*ACTIVITY:* Only lines holding the word "шпинделя" should be copied from the material.
-*-
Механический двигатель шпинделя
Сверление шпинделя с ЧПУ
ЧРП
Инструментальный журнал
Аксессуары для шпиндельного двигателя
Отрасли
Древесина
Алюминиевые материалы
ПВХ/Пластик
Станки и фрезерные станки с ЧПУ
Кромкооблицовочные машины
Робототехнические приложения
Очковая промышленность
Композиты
-*-
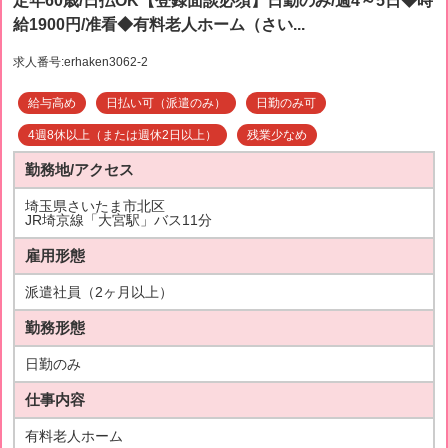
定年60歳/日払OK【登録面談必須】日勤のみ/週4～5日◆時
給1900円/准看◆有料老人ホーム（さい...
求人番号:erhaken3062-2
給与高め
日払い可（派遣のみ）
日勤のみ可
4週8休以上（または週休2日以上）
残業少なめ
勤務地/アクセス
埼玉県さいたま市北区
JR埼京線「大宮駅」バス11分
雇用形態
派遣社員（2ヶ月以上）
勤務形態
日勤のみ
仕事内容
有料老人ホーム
-*-
*FINAL ANSWER:*
Механический двигатель шпинделя
Сверление шпинделя с ЧПУ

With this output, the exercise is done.